▶ **Records from a data collection**:
____________________

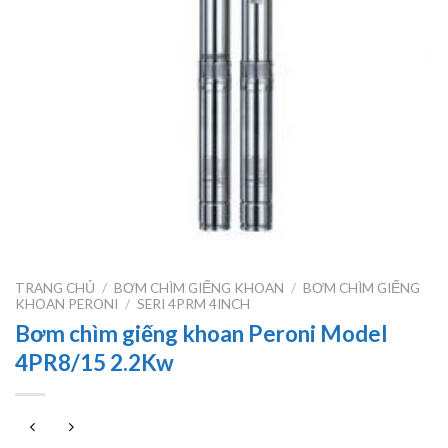
TRANG CHỦ
/
BƠM CHÌM GIẾNG KHOAN
/
BƠM CHÌM GIẾNG
KHOAN PERONI
/
SERI 4PRM 4INCH
Bơm chìm giếng khoan Peroni Model
4PR8/15 2.2Kw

____________________

▶ **Problem requirements**: Set down every line above exactly, pictures excluded.

▶ **Exercise solution**:
TRANG CHỦ
/
BƠM CHÌM GIẾNG KHOAN
/
BƠM CHÌM GIẾNG
KHOAN PERONI
/
SERI 4PRM 4INCH
Bơm chìm giếng khoan Peroni Model
4PR8/15 2.2Kw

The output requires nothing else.